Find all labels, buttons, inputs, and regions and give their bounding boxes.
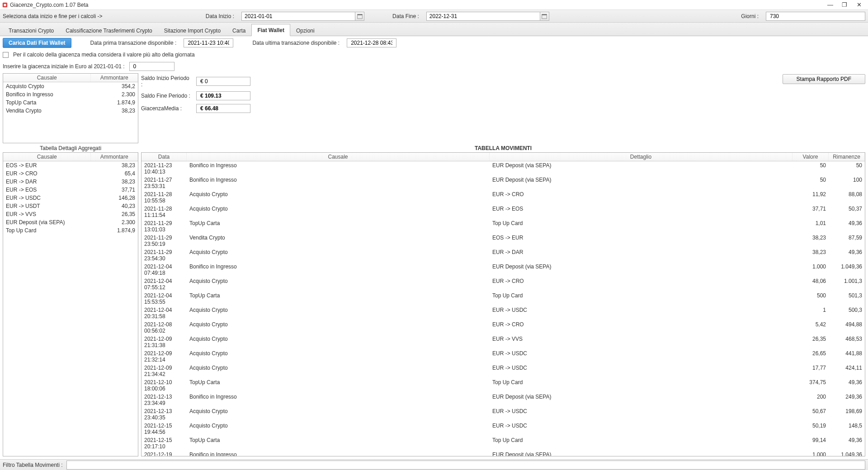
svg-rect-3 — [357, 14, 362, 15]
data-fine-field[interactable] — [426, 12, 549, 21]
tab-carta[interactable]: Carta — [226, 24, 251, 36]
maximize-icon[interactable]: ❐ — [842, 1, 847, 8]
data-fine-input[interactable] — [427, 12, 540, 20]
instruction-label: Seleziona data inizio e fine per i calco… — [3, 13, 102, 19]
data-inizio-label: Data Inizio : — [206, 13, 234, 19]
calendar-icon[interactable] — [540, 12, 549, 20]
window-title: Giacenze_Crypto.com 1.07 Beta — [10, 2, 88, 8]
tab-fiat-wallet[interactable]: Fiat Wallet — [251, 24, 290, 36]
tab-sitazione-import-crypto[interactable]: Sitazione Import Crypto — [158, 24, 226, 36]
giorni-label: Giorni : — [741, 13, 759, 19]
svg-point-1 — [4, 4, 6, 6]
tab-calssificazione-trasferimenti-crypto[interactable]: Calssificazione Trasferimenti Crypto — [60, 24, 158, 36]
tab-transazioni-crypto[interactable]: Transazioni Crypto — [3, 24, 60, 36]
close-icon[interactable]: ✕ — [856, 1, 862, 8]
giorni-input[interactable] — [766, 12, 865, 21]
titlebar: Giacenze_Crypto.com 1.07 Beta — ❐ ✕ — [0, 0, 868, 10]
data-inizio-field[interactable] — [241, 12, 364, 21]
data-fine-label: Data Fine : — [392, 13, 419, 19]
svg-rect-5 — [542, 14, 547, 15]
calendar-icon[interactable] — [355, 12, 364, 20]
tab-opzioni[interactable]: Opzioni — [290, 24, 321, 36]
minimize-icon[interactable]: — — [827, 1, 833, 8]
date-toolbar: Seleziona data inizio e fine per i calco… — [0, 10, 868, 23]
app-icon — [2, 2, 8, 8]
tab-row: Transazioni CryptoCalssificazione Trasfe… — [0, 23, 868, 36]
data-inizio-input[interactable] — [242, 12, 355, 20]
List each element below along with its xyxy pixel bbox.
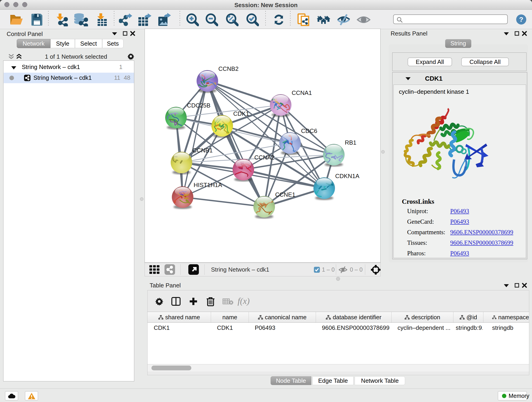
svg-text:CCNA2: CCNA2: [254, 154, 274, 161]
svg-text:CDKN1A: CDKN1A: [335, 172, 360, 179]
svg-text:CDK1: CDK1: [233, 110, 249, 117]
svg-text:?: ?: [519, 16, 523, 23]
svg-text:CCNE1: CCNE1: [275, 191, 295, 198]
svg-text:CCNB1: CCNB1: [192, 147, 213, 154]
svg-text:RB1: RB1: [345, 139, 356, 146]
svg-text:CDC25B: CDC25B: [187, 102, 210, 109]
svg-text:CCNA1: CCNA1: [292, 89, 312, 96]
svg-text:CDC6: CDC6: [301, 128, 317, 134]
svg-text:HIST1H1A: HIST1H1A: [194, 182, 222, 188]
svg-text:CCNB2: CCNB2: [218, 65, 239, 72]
--------------------------------
== YOUR TASK ==
Leaving the pictures out, transcribe word for word the lines from the one with "List each element" to the end of the material above, inclusive, and nothing else.

== ANSWER SECTION ==
List each element below along with its xyxy pixel bbox.
svg-text:CCNA2: CCNA2: [254, 154, 274, 161]
svg-text:CDKN1A: CDKN1A: [335, 172, 360, 179]
svg-text:CDK1: CDK1: [233, 110, 249, 117]
svg-text:?: ?: [519, 16, 523, 23]
svg-text:CCNE1: CCNE1: [275, 191, 295, 198]
svg-text:CCNB1: CCNB1: [192, 147, 213, 154]
svg-text:RB1: RB1: [345, 139, 356, 146]
svg-text:CDC25B: CDC25B: [187, 102, 210, 109]
svg-text:CCNA1: CCNA1: [292, 89, 312, 96]
svg-text:CDC6: CDC6: [301, 128, 317, 134]
svg-text:HIST1H1A: HIST1H1A: [194, 182, 222, 188]
svg-text:CCNB2: CCNB2: [218, 65, 239, 72]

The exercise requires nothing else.